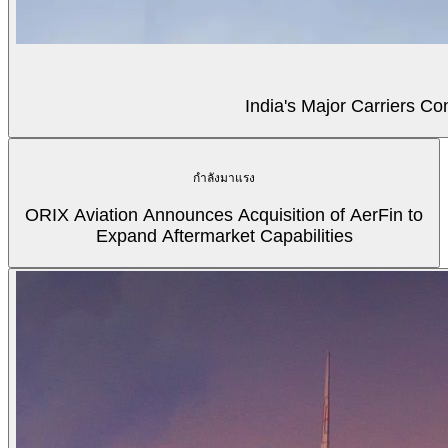
India's Major Carriers C
กำลังมาแรง
ORIX Aviation Announces Acquisition of AerFin to
Expand Aftermarket Capabilities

■ What to produce
Please restate the material word for word; the pictures stay out.

■ Answer below
India's Major Carriers C
กำลังมาแรง
ORIX Aviation Announces Acquisition of AerFin to
Expand Aftermarket Capabilities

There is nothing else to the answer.